I got back to Tallahassee. I asked my mechanic what to do about repairing the car. He said there was a body shop just down the street. I took the car there and got it back after an inordinately long and unreasonable period of time. Not long after that the paint started peeling off the bumper!
When I was a kid in the ‘60s bumpers were made out of steel and chrome plating. When you started getting rust pitting, you needed to do something about it to protect the metal. But the bumpers now are a carbon fiber composite. They don’t need paint. It is strictly cosmetic.
It upset the woman I was living with quite badly. It also bothered people I knew who said I should go back to the body shop. I said number one, it doesn’t need paint, number two, he couldn’t make the paint stick the first time so why would it now, and number three, my time was worth more than paint and appearance of the car.
One day, Martha and I are coming out of Publix.
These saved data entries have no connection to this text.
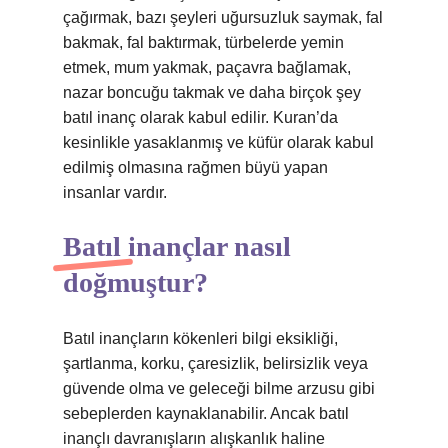
çağırmak, bazı şeyleri uğursuzluk saymak, fal
bakmak, fal baktırmak, türbelerde yemin
etmek, mum yakmak, paçavra bağlamak,
nazar boncuğu takmak ve daha birçok şey
batıl inanç olarak kabul edilir. Kuran’da
kesinlikle yasaklanmış ve küfür olarak kabul
edilmiş olmasına rağmen büyü yapan
insanlar vardır.
Batıl inançlar nasıl
doğmuştur?
Batıl inançların kökenleri bilgi eksikliği,
şartlanma, korku, çaresizlik, belirsizlik veya
güvende olma ve geleceği bilme arzusu gibi
sebeplerden kaynaklanabilir. Ancak batıl
inançlı davranışların alışkanlık haline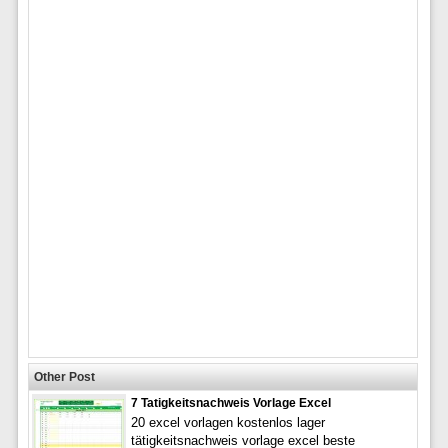
Other Post
7 Tatigkeitsnachweis Vorlage Excel
20 excel vorlagen kostenlos lager
tätigkeitsnachweis vorlage excel beste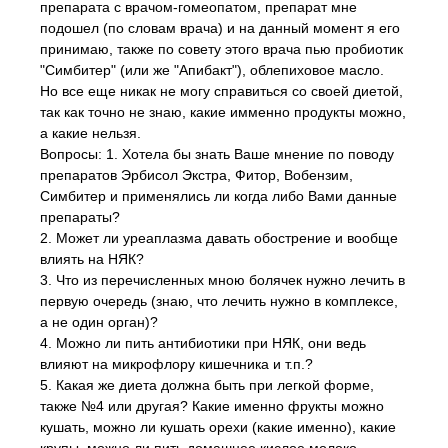
препарата с врачом-гомеопатом, препарат мне
подошел (по словам врача) и на данный момент я его
принимаю, также по совету этого врача пью пробиотик
"Симбитер" (или же "Апибакт"), облепиховое масло.
Но все еще никак не могу справиться со своей диетой,
так как точно не знаю, какие имменно продукты можно,
а какие нельзя.
Вопросы: 1. Хотела бы знать Ваше мнение по поводу
препаратов Эрбисол Экстра, Фитор, Вобензим,
Симбитер и применялись ли когда либо Вами данные
препараты?
2. Может ли уреаплазма давать обострение и вообще
влиять на НЯК?
3. Что из перечисленных мною болячек нужно лечить в
первую очередь (знаю, что лечить нужно в комплексе,
а не один орган)?
4. Можно ли пить антибиотики при НЯК, они ведь
влияют на микрофлору кишечника и т.п.?
5. Какая же диета должна быть при легкой форме,
также №4 или другая? Какие именно фрукты можно
кушать, можно ли кушать орехи (какие именно), какие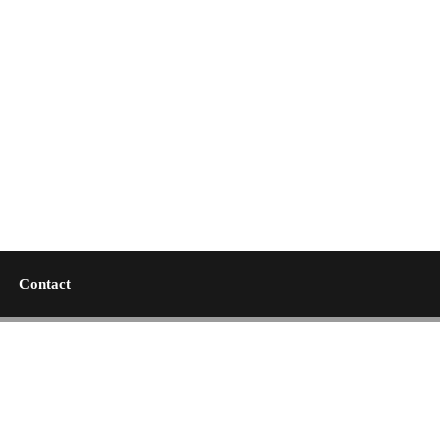
Contact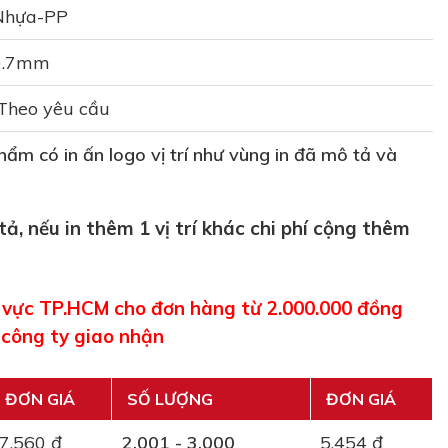
Nhựa-PP
0.7mm
Theo yêu cầu
ẩm có in ấn logo vị trí như vùng in đã mô tả và
 tả, nếu in thêm 1 vị trí khác chi phí cộng thêm
u vực TP.HCM cho đơn hàng từ 2.000.000 đồng
 công ty giao nhận
ĐƠN GIÁ
SỐ LƯỢNG
ĐƠN GIÁ
7.560 đ
2.001 - 3.000
5.454 đ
It’s a white Camry in a parking lot with 50 or more other white cars. I asked her where my car was. In a microsecond she pointed to it.
“See how convenient it is to have a black bumper with white paint peeling off it so you never have to figure out where your car is!”
Not long after that, my youngest sister-in-law, who is associate general counsel for a non-governmental organization and is involved in lobbying got a bumper sticker that said:
“Republicans for Voldemort”
Becky came to me and said I can’t put this on my car but I know you would like to!! Not long after that Martha and I are in Apalachicola and she bought a couple of bumper stickers that were humorous in a little gift shop there.
The rest was history! Some of the stickers are just for humor, but some do have a pointed political comment. I’m so blue I fade into the ultraviolet, but I have never had a right winger give me the interdigital gesture of you know what. I have had unbelievable number of people give me a thumbs up. It has just been a lot of fun to do.